Pictures aside, copy every record word for word.

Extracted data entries
....................

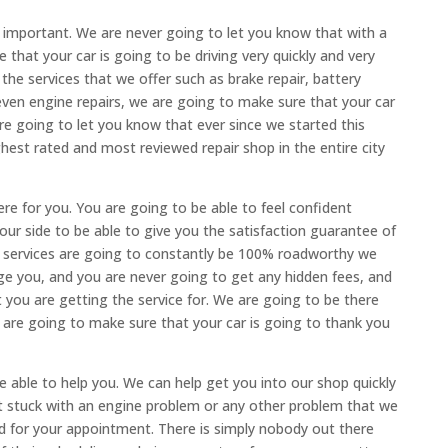
 important. We are never going to let you know that with a
that your car is going to be driving very quickly and very
he services that we offer such as brake repair, battery
even engine repairs, we are going to make sure that your car
e going to let you know that ever since we started this
st rated and most reviewed repair shop in the entire city
re for you. You are going to be able to feel confident
our side to be able to give you the satisfaction guarantee of
ur services are going to constantly be 100% roadworthy we
e you, and you are never going to get any hidden fees, and
t you are getting the service for. We are going to be there
 are going to make sure that your car is going to thank you
e able to help you. We can help get you into our shop quickly
t stuck with an engine problem or any other problem that we
nd for your appointment. There is simply nobody out there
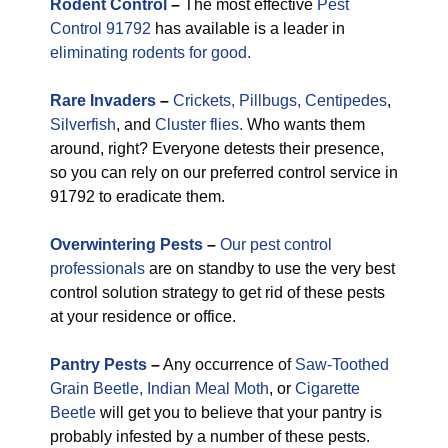
Rodent Control
–
The most effective
Pest
Control 91792
has available is a leader in
eliminating rodents for good.
Rare
Invaders
–
Crickets,
Pillbugs,
Centipedes
,
Silverfish
, and
Cluster flies.
Who wants them
around, right? Everyone detests their presence,
so you can rely on our preferred control service in
91792 to eradicate them.
Overwintering Pests
–
Our pest control
professionals
are on standby to use the very best
control solution strategy to get rid of these pests
at your residence or office.
Pantry Pests
–
Any occurrence of
Saw-Toothed
Grain Beetle,
Indian Meal Moth
, or
Cigarette
Beetle
will get you to believe that your pantry is
probably infested by a number of these pests.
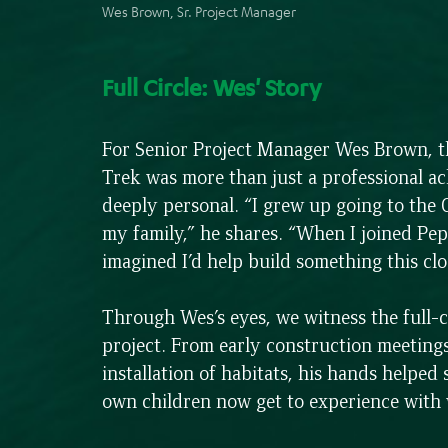
Wes Brown, Sr. Project Manager
Full Circle: Wes' Story
For Senior Project Manager Wes Brown, 
Trek was more than just a professional ac
deeply personal. “I grew up going to the
my family,” he shares. “When I joined Pep
imagined I’d help build something this cl
Through Wes’s eyes, we witness the full-ci
project. From early construction meetings 
installation of habitats, his hands helped 
own children now get to experience with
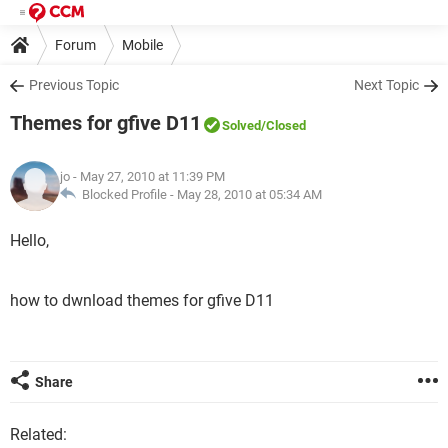
Forum
Mobile
Previous Topic
Next Topic
Themes for gfive D11
Solved
/Closed
jo
- May 27, 2010 at 11:39 PM
Blocked Profile -
May 28, 2010 at 05:34 AM
Hello,
how to dwnload themes for gfive D11
Share
Related:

....................

THE COMPLETED TASK -
 important. We are never going to let you know that with a
that your car is going to be driving very quickly and very
he services that we offer such as brake repair, battery
even engine repairs, we are going to make sure that your car
e going to let you know that ever since we started this
st rated and most reviewed repair shop in the entire city
re for you. You are going to be able to feel confident
our side to be able to give you the satisfaction guarantee of
ur services are going to constantly be 100% roadworthy we
e you, and you are never going to get any hidden fees, and
t you are getting the service for. We are going to be there
 are going to make sure that your car is going to thank you
e able to help you. We can help get you into our shop quickly
t stuck with an engine problem or any other problem that we
nd for your appointment. There is simply nobody out there
Rodent Control
–
The most effective
Pest
Control 91792
has available is a leader in
eliminating rodents for good.
Rare
Invaders
–
Crickets,
Pillbugs,
Centipedes
,
Silverfish
, and
Cluster flies.
Who wants them
around, right? Everyone detests their presence,
so you can rely on our preferred control service in
91792 to eradicate them.
Overwintering Pests
–
Our pest control
professionals
are on standby to use the very best
control solution strategy to get rid of these pests
at your residence or office.
Pantry Pests
–
Any occurrence of
Saw-Toothed
Grain Beetle,
Indian Meal Moth
, or
Cigarette
Beetle
will get you to believe that your pantry is
probably infested by a number of these pests.
Wes Brown, Sr. Project Manager
Full Circle: Wes' Story
For Senior Project Manager Wes Brown, 
Trek was more than just a professional ac
deeply personal. “I grew up going to the
my family,” he shares. “When I joined Pep
imagined I’d help build something this cl
Through Wes’s eyes, we witness the full-ci
project. From early construction meetings 
installation of habitats, his hands helped 
own children now get to experience with
Forum
Mobile
Previous Topic
Next Topic
Themes for gfive D11
Solved
/Closed
jo
- May 27, 2010 at 11:39 PM
Blocked Profile -
May 28, 2010 at 05:34 AM
Hello,
how to dwnload themes for gfive D11
Share
Related:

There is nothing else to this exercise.